Source information Block Start

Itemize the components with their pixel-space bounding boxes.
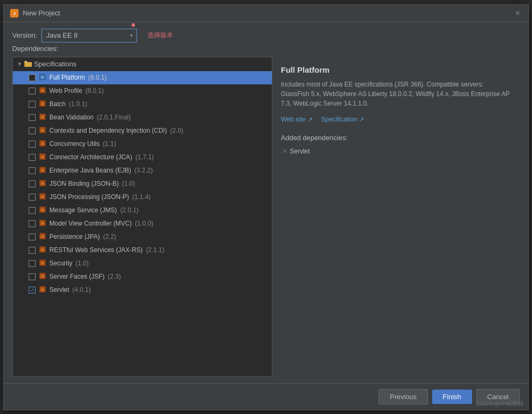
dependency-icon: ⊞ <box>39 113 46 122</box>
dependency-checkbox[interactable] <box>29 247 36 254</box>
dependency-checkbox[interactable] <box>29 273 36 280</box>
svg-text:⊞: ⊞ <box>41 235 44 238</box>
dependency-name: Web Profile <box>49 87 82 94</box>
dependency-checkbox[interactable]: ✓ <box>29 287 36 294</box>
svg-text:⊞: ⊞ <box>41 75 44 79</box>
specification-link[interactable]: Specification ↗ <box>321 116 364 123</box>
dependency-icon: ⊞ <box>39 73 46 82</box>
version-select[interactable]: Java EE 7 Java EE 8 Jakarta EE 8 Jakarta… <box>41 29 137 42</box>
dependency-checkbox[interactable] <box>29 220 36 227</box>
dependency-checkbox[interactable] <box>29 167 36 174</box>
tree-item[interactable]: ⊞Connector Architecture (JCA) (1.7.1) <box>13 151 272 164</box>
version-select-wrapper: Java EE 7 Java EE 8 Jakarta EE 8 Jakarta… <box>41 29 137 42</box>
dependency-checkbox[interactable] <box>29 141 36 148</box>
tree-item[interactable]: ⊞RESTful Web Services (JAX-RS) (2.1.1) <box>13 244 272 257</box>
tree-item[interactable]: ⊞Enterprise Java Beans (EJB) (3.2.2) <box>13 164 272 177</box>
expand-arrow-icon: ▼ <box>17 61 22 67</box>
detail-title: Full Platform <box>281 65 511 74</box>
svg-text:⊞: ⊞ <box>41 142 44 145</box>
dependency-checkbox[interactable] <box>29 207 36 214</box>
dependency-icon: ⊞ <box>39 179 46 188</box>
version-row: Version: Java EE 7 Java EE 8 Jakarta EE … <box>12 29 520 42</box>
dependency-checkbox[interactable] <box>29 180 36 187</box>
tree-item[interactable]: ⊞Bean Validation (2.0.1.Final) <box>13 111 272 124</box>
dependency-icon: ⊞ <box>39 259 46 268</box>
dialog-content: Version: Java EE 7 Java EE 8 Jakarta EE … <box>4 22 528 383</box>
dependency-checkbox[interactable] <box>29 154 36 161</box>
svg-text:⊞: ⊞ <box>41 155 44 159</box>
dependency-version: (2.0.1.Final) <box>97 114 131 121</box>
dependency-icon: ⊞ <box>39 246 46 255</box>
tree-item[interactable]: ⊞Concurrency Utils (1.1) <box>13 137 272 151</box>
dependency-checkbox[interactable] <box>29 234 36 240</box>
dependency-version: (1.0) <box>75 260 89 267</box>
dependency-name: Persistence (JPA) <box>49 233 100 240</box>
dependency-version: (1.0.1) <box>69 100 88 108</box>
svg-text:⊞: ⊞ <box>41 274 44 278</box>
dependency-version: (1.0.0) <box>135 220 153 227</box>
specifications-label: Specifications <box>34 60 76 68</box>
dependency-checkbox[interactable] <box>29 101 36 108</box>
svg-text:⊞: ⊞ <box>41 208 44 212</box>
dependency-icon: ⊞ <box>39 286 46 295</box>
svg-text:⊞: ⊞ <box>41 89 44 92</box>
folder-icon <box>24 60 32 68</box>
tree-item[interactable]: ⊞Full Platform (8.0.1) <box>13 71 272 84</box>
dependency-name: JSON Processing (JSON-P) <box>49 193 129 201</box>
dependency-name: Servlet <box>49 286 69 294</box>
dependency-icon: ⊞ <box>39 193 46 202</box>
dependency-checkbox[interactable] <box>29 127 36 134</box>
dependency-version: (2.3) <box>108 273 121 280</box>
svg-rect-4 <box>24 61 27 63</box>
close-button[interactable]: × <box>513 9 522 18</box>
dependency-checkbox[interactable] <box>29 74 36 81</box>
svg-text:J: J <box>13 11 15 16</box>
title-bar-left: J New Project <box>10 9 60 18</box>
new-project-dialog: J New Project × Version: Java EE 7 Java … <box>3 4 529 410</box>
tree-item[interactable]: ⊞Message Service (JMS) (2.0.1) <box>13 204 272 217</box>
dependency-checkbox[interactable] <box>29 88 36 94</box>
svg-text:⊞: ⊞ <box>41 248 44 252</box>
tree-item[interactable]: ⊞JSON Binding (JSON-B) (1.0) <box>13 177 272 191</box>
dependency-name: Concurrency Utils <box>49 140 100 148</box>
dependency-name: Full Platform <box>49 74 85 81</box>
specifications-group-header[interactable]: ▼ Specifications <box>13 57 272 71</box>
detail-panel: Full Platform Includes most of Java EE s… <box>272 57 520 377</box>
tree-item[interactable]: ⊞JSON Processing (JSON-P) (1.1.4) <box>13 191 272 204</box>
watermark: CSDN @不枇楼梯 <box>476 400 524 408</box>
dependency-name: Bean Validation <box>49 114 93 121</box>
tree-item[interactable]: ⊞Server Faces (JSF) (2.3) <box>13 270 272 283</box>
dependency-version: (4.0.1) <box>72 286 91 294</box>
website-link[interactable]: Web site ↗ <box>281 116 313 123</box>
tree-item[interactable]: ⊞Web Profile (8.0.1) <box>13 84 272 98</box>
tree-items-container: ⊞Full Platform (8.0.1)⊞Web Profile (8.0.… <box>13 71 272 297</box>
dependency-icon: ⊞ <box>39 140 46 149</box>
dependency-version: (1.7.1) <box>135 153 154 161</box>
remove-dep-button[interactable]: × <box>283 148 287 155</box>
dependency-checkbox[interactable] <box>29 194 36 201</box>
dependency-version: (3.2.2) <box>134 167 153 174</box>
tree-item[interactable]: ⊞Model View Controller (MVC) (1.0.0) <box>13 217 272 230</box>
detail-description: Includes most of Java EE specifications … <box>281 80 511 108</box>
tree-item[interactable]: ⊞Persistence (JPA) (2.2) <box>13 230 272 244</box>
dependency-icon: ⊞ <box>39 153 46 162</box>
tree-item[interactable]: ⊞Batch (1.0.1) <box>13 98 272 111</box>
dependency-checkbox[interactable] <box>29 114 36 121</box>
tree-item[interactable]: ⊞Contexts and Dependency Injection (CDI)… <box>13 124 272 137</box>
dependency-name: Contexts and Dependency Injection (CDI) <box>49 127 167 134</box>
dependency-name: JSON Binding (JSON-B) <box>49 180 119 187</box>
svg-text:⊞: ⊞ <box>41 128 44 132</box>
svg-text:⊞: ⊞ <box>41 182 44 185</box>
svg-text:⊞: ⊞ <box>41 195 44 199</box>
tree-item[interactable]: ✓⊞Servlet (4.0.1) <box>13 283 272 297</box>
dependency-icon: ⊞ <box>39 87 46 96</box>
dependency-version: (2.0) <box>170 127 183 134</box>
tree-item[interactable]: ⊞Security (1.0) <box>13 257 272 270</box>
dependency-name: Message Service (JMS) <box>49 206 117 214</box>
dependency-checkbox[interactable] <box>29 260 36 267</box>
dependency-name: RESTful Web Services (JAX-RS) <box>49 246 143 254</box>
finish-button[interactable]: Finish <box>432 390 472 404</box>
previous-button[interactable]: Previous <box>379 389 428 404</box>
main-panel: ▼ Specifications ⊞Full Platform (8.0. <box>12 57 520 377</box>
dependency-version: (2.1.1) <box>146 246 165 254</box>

Source information Block End
Source information Block Start

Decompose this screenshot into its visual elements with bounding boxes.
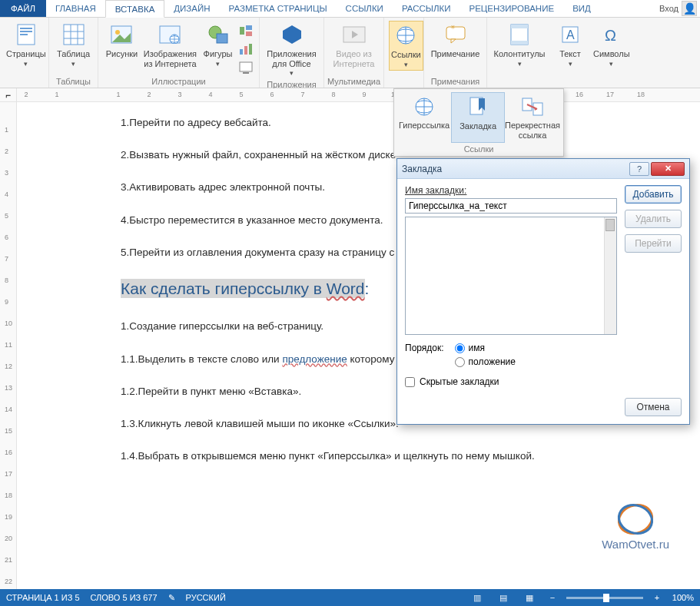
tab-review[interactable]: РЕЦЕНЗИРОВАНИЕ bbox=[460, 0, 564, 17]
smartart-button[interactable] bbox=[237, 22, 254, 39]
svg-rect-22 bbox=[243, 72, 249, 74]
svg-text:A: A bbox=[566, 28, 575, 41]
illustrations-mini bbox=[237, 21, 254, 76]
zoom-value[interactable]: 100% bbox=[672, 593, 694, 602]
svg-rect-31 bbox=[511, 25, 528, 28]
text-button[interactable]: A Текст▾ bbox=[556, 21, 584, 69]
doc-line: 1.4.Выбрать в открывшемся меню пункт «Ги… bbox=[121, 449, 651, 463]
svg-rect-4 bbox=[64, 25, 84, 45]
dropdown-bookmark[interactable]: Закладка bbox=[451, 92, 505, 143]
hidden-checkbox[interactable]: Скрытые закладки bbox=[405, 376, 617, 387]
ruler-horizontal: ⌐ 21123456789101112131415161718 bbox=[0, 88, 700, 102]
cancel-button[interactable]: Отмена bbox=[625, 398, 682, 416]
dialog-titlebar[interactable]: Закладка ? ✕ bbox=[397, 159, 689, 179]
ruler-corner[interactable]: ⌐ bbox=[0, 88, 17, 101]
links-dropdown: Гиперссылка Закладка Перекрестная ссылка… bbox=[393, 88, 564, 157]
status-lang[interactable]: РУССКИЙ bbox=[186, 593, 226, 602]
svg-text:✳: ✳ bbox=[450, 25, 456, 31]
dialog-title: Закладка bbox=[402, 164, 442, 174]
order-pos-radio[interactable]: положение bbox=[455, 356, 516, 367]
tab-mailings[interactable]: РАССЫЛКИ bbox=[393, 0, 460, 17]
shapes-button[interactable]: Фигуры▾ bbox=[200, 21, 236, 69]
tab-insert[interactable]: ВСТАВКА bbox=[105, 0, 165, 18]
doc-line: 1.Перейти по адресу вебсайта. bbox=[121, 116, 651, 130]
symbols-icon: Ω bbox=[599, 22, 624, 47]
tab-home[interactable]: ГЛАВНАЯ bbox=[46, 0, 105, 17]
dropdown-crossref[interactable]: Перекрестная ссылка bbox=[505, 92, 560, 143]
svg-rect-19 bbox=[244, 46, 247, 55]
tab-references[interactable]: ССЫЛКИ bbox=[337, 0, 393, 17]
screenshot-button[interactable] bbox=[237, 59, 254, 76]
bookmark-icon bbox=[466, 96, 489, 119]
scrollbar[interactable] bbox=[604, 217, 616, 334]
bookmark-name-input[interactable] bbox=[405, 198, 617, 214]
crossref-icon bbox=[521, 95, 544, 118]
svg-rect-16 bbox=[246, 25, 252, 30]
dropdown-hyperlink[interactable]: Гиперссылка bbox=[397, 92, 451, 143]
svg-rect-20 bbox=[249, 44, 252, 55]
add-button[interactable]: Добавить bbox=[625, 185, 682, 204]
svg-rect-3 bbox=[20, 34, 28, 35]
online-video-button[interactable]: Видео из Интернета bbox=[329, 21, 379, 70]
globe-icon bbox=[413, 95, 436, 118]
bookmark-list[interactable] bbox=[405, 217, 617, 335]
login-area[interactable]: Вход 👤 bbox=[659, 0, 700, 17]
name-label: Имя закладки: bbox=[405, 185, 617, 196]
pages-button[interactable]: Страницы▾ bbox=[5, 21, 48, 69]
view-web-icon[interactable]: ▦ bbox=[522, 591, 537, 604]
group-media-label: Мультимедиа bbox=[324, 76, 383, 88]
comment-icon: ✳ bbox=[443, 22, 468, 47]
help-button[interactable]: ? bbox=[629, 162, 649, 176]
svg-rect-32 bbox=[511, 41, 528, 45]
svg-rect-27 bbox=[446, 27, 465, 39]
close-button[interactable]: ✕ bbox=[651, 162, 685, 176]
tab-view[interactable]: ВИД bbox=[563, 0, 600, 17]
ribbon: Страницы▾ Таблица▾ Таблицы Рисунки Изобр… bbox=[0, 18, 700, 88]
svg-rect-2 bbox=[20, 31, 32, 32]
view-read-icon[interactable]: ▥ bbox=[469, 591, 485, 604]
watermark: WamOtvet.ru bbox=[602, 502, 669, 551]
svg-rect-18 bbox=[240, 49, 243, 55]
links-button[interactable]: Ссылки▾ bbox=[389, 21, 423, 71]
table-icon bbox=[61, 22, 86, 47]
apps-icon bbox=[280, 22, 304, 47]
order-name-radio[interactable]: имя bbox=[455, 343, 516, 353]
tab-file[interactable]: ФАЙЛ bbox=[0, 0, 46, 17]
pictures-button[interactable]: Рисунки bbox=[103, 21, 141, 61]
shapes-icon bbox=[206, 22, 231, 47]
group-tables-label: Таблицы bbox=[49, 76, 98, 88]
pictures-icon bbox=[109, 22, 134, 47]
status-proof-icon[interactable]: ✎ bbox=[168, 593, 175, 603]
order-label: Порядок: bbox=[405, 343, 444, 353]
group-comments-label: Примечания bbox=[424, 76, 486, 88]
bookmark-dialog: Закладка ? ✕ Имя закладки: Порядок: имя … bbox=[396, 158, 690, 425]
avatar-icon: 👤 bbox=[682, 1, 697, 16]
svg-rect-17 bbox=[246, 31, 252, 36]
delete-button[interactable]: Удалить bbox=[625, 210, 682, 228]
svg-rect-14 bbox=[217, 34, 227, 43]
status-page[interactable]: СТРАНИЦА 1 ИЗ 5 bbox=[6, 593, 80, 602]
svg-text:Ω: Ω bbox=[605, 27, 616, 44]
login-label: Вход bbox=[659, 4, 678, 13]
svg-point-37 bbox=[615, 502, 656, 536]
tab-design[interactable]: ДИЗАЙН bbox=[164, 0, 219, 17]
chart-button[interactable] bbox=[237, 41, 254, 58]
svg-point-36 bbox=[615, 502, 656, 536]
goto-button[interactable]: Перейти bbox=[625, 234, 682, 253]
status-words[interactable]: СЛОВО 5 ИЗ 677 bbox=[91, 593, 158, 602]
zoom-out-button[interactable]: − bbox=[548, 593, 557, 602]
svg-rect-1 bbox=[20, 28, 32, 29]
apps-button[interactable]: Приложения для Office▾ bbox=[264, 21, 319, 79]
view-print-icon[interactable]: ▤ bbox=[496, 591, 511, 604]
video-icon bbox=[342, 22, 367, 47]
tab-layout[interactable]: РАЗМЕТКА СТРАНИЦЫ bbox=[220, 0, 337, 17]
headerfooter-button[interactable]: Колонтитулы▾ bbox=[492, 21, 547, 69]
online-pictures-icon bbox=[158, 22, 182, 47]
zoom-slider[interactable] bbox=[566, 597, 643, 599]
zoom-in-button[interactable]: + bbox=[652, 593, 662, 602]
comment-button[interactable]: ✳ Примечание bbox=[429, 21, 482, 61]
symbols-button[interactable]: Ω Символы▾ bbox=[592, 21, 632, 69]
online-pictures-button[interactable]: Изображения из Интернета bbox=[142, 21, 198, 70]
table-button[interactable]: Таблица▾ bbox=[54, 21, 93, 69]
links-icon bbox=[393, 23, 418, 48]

Source information Block End

Your instructions: Report all lines above with "crossref".

Task answer:
dropdown-crossref[interactable]: Перекрестная ссылка bbox=[505, 92, 560, 143]
crossref-icon bbox=[521, 95, 544, 118]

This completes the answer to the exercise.